(How to complete this task)
Each line of the material must be repeated precisely, with the pictures left out.

(Task inputs)
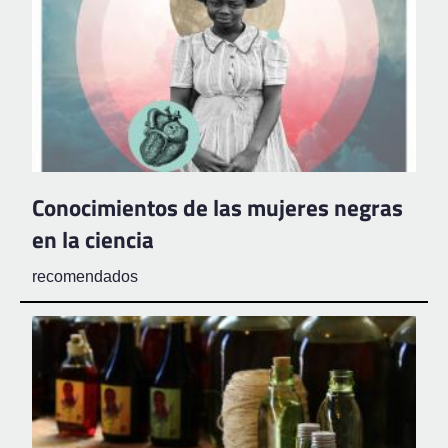
Conocimientos de las mujeres negras
en la ciencia
recomendados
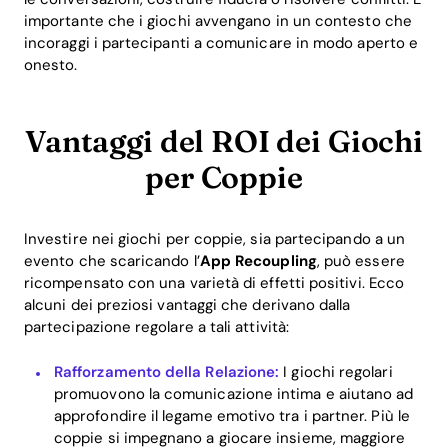
importante che i giochi avvengano in un contesto che
incoraggi i partecipanti a comunicare in modo aperto e
Download
onesto.
Vantaggi del ROI dei Giochi
per Coppie
Investire nei giochi per coppie, sia partecipando a un
evento che scaricando l’
App Recoupling
, può essere
ricompensato con una varietà di effetti positivi. Ecco
alcuni dei preziosi vantaggi che derivano dalla
partecipazione regolare a tali attività:
Rafforzamento della Relazione:
I giochi regolari
promuovono la comunicazione intima e aiutano ad
approfondire il legame emotivo tra i partner. Più le
coppie si impegnano a giocare insieme, maggiore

(Completed exercise)
Conocimientos de las mujeres negras
en la ciencia
recomendados
importante che i giochi avvengano in un contesto che
incoraggi i partecipanti a comunicare in modo aperto e
Download
onesto.
Vantaggi del ROI dei Giochi
per Coppie
Investire nei giochi per coppie, sia partecipando a un
evento che scaricando l’
App Recoupling
, può essere
ricompensato con una varietà di effetti positivi. Ecco
alcuni dei preziosi vantaggi che derivano dalla
partecipazione regolare a tali attività:
Rafforzamento della Relazione:
I giochi regolari
promuovono la comunicazione intima e aiutano ad
approfondire il legame emotivo tra i partner. Più le
coppie si impegnano a giocare insieme, maggiore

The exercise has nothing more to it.